- _Task directions_:
Find "Privacy Settings (911, 491)" and "Got it! [button] (1371, 684)" in the records below. Copy the lines holding them and every line between, exactly, and no others.

[Stored data entries]
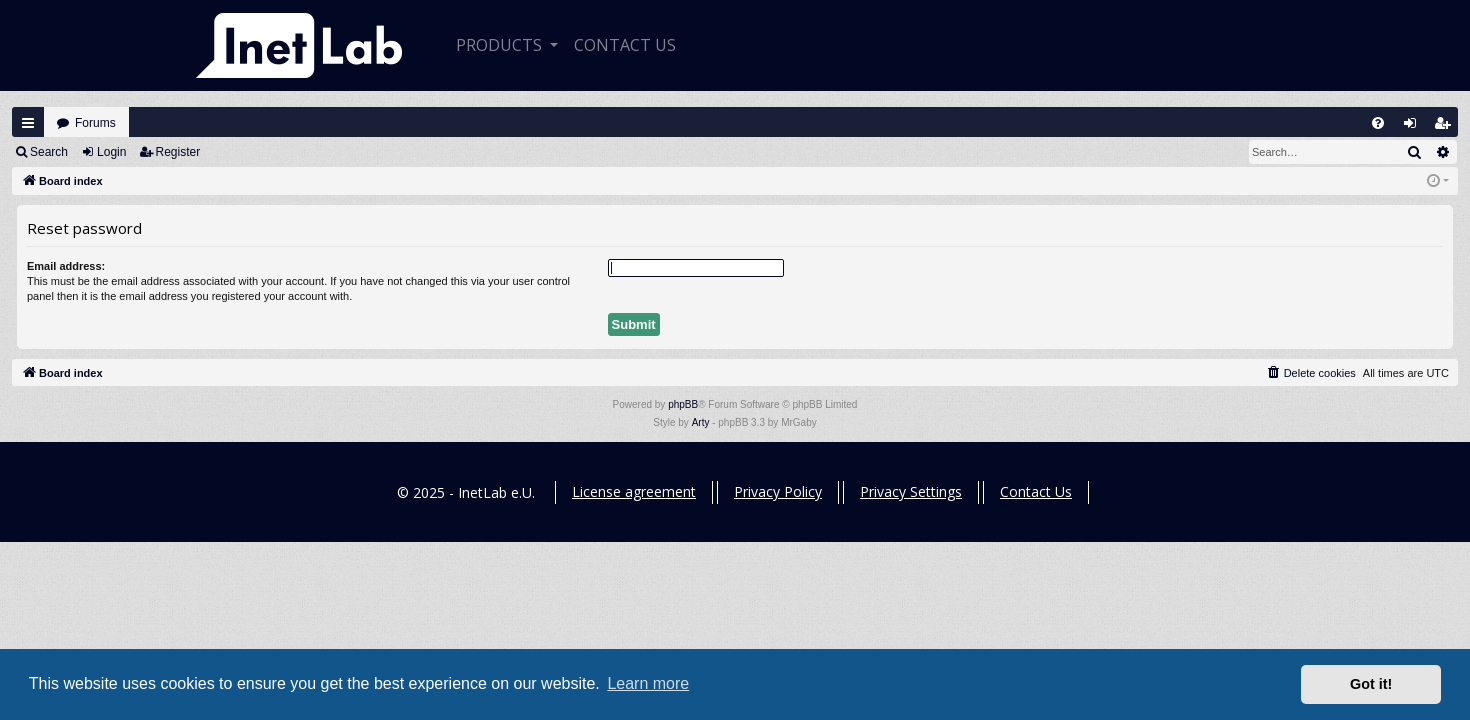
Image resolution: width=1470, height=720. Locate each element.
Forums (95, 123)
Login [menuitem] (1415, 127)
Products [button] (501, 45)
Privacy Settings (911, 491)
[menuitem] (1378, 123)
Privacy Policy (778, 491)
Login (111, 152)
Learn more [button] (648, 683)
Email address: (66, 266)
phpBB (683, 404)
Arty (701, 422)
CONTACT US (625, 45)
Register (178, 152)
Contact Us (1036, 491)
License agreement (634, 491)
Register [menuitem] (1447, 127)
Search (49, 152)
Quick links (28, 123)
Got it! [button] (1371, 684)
...
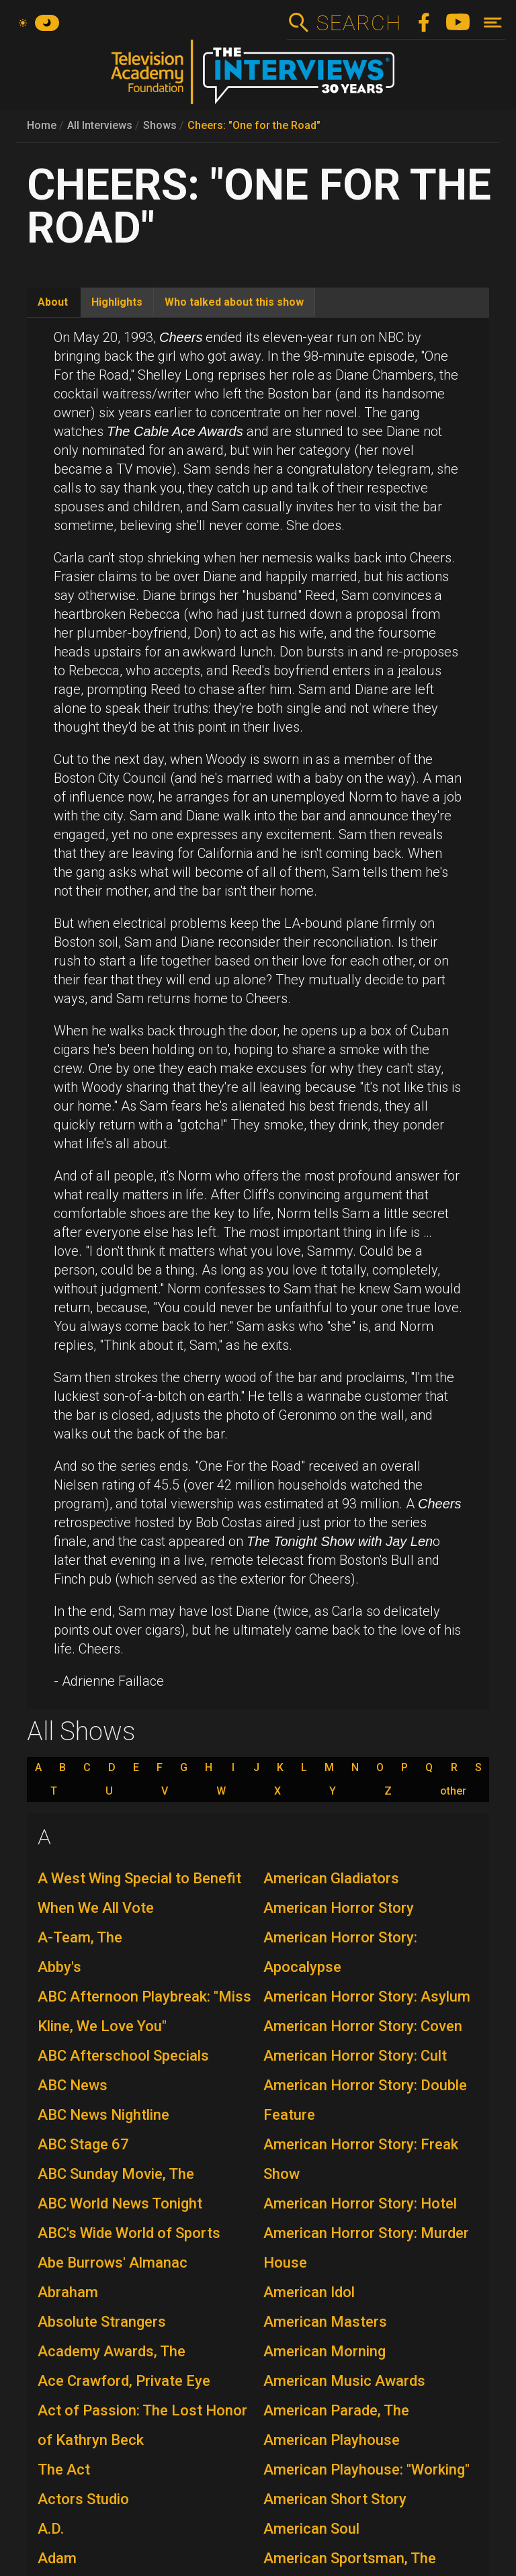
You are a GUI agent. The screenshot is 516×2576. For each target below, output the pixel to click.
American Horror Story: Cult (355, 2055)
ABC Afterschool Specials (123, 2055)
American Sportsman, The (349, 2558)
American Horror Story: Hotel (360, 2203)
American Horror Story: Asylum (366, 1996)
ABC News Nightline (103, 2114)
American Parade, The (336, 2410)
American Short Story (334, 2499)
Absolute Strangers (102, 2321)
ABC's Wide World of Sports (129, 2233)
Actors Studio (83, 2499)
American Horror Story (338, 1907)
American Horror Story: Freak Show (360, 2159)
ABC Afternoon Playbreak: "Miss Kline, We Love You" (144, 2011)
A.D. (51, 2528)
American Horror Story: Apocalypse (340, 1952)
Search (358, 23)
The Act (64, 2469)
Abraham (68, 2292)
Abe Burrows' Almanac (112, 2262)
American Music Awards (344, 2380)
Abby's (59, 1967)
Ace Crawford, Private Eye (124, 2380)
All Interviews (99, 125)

- _Task response_:
Privacy Settings (911, 491)
[menuitem] (1378, 123)
Privacy Policy (778, 491)
Login (111, 152)
Learn more [button] (648, 683)
Email address: (66, 266)
phpBB (683, 404)
Arty (701, 422)
CONTACT US (625, 45)
Register (178, 152)
Contact Us (1036, 491)
License agreement (634, 491)
Register [menuitem] (1447, 127)
Search (49, 152)
Quick links (28, 123)
Got it! [button] (1371, 684)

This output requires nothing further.